Cask-conditioned beer is naturally carbonated, unfiltered, unpasteurized, and uncentrifuged. These are the beers you see bar tenders laboriously hand-pumping to siphon the beer into your glass. “Real ale,” as some purists call it.
The TTB does not require a brewery to submit for approval any formulas for beer that is produced through traditional processes. Cask-conditioned beer (unless it uses some weird ingredients during brewing) does not need formula approval.
Non-traditional methods for which approval must be obtained, according to the TTB’s regulations, include: “removal of any volume of water from beer, filtration of beer to substantially change the color, flavor, or character, separation of beer into different components, reverse osmosis [(pre-mash reverse osmosis is standard and does not require approval)], concentration of beer, and ion exchange treatments.” Those all sound like non-traditional methods.

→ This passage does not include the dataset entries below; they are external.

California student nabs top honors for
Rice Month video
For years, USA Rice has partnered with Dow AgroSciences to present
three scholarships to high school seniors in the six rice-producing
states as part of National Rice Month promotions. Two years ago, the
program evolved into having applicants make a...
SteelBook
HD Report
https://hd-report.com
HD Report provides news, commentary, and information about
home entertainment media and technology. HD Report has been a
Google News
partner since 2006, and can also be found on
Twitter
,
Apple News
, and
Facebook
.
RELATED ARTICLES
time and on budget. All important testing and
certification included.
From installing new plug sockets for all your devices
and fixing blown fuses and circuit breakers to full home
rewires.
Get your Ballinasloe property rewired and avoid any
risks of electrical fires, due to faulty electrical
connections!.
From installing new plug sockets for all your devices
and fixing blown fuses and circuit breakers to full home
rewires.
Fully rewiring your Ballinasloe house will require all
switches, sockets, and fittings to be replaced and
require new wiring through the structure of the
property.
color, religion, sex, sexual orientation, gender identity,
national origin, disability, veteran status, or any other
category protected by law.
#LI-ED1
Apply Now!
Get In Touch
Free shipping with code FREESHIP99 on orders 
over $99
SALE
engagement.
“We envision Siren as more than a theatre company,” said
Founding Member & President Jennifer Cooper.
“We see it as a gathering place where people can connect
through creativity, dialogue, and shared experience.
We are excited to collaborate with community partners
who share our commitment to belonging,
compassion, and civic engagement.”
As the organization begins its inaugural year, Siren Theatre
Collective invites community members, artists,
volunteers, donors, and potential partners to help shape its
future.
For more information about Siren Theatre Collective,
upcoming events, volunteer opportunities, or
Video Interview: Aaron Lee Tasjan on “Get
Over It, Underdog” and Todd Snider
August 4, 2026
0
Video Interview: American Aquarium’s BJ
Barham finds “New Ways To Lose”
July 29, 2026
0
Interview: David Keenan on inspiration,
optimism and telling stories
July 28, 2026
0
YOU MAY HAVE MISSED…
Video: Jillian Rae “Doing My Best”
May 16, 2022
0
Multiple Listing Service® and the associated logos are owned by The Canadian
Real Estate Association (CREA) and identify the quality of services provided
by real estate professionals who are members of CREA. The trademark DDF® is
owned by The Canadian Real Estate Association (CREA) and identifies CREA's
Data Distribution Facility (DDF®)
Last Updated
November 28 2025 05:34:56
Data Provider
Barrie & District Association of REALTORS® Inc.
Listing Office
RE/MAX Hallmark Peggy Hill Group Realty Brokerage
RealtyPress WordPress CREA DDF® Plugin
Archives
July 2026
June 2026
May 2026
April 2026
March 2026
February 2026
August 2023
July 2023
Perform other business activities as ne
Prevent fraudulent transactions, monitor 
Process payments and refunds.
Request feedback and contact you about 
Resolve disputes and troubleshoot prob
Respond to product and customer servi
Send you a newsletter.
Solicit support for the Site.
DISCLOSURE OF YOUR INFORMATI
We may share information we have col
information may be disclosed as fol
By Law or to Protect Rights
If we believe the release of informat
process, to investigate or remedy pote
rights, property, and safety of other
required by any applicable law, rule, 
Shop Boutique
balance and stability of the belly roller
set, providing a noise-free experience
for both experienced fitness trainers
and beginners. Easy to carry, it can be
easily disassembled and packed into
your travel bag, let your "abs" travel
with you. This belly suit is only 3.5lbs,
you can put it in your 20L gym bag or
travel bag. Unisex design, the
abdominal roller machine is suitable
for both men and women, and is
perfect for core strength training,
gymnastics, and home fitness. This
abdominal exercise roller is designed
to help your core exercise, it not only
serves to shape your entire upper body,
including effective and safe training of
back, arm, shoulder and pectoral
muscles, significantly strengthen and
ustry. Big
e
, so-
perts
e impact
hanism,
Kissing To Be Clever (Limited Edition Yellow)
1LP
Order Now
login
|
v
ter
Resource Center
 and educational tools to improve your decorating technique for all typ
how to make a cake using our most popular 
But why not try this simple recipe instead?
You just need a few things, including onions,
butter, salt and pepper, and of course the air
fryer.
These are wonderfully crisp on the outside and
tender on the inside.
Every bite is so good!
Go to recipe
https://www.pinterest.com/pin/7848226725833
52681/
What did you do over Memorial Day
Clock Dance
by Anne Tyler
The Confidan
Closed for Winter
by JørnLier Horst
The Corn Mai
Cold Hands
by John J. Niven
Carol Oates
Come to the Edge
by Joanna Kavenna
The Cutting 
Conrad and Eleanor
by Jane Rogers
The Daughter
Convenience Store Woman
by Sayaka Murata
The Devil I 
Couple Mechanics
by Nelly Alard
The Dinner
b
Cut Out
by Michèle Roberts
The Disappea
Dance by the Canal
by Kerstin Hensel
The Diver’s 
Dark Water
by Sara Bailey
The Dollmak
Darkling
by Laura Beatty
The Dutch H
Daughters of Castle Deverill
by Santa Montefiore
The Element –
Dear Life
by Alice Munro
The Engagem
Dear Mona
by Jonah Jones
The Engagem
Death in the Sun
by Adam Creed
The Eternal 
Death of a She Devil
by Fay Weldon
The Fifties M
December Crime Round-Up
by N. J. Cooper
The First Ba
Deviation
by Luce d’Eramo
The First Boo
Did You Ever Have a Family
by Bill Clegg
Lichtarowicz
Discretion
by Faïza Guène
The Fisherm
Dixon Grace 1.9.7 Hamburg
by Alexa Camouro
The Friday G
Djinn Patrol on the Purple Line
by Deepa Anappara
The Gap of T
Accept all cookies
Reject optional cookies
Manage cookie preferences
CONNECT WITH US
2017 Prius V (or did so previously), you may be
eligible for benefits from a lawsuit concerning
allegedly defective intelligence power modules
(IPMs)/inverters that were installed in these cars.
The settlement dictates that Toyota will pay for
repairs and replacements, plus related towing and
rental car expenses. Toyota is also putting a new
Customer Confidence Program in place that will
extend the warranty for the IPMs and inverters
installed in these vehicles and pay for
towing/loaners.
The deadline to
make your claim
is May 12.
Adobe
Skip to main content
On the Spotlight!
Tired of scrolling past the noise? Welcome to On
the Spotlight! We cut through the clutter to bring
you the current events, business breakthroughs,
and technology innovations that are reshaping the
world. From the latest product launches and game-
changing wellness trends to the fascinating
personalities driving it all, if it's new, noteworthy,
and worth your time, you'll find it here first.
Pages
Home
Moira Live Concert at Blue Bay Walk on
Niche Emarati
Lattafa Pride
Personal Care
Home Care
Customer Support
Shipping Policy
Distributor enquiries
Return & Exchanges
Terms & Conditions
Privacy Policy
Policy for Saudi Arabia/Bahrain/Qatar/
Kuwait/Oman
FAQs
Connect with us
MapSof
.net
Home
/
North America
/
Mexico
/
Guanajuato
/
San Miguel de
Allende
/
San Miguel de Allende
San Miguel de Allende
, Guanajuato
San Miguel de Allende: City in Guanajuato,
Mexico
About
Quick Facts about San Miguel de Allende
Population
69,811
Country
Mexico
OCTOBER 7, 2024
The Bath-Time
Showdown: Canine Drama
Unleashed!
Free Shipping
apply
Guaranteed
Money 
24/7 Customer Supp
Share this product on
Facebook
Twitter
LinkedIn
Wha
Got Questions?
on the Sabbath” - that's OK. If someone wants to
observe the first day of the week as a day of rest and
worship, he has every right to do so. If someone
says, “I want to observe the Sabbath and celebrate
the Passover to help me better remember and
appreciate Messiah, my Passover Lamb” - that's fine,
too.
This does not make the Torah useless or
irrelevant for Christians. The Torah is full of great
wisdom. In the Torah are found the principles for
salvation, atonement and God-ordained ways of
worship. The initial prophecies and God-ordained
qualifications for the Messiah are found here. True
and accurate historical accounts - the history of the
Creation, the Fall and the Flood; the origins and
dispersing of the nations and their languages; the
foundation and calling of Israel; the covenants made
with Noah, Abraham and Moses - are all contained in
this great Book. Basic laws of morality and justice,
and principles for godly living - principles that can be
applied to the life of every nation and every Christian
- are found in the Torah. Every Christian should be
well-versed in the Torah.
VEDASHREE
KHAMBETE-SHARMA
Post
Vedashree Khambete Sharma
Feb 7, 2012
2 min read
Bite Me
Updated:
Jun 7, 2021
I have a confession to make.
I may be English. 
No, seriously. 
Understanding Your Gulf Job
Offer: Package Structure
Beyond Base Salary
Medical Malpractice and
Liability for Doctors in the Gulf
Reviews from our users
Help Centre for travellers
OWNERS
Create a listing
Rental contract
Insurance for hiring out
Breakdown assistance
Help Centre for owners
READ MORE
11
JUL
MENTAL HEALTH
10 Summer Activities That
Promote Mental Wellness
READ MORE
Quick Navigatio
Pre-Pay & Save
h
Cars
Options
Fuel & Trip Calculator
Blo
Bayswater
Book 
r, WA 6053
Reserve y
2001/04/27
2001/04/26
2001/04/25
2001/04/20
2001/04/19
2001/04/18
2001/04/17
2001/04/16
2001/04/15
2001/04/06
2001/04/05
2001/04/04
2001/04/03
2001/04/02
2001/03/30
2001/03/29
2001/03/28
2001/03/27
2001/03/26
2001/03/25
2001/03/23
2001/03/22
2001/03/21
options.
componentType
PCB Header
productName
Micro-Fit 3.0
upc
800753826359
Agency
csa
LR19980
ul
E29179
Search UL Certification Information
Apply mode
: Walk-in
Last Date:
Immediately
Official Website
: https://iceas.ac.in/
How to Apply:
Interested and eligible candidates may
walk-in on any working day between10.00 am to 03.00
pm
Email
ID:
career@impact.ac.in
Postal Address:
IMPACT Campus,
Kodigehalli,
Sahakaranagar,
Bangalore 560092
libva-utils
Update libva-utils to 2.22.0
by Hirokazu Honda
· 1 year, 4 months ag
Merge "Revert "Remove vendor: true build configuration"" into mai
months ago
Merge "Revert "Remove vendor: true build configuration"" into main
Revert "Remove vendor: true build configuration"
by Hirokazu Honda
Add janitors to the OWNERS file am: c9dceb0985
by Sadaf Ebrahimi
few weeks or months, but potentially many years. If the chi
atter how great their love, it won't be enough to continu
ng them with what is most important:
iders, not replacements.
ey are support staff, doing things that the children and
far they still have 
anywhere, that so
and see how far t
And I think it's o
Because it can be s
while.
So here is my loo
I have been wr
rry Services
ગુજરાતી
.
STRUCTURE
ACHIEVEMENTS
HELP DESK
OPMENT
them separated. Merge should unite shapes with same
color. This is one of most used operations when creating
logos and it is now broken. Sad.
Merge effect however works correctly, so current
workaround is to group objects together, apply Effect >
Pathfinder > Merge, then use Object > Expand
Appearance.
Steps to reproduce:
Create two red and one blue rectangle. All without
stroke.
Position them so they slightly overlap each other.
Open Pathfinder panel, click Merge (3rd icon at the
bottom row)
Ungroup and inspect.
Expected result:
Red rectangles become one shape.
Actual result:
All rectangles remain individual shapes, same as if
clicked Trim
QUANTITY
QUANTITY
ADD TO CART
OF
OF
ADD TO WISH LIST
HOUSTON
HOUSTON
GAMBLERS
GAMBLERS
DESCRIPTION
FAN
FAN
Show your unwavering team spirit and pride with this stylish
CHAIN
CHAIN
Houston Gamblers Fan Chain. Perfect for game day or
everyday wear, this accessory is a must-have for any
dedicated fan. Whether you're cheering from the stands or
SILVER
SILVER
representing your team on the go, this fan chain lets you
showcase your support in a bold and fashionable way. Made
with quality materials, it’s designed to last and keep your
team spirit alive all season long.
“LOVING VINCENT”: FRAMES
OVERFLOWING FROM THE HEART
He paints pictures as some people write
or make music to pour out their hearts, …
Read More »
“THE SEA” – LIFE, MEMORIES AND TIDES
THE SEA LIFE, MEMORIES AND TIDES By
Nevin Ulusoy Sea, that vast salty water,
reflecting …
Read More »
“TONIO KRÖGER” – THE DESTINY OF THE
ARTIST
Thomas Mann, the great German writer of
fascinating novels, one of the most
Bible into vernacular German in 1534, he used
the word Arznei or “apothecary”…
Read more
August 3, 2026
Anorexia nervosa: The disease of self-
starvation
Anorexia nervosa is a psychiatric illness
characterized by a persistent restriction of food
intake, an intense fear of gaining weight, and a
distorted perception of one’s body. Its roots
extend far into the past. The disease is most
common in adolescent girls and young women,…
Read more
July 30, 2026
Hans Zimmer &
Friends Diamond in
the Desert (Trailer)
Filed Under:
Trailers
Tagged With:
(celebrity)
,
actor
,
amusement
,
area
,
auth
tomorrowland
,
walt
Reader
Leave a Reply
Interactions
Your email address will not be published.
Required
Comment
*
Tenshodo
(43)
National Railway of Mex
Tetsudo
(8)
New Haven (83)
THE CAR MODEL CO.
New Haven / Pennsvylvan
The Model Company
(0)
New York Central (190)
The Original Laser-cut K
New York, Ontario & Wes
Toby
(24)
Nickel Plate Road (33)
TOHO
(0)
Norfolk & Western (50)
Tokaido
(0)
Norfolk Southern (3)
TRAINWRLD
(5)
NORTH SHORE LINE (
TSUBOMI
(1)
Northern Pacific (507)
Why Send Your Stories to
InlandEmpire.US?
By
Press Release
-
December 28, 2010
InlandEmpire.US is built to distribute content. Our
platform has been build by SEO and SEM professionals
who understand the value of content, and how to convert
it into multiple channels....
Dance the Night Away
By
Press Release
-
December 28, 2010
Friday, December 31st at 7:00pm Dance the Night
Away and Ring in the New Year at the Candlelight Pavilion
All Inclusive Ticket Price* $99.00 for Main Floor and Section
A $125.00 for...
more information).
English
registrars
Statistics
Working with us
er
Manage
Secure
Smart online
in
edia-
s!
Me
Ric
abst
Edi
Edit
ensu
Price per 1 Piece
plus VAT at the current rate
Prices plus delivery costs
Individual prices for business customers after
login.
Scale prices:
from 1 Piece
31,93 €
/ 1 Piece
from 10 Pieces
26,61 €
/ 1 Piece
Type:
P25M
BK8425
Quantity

But, when did pasteurization, filtration, and forced carbonation become “traditional processes.” When does a standard industry practice become the norm, for which formula approval is no longer needed?
Ice beers, as we’ve mentioned, are in some circumstances considered by the TTB to be a traditional process. So, removal of some water from beer is now acceptable without formula approval. There is no definition of how much filtration will require formula approval, so, that standard could change as well depending on industry practice.
The TTB manufacturing regulations for the wine industry are much more specific (even specific Brix concentrations are stated and required). With the beer industry, however, interpretation of the regulations shifts with the policies of the agency.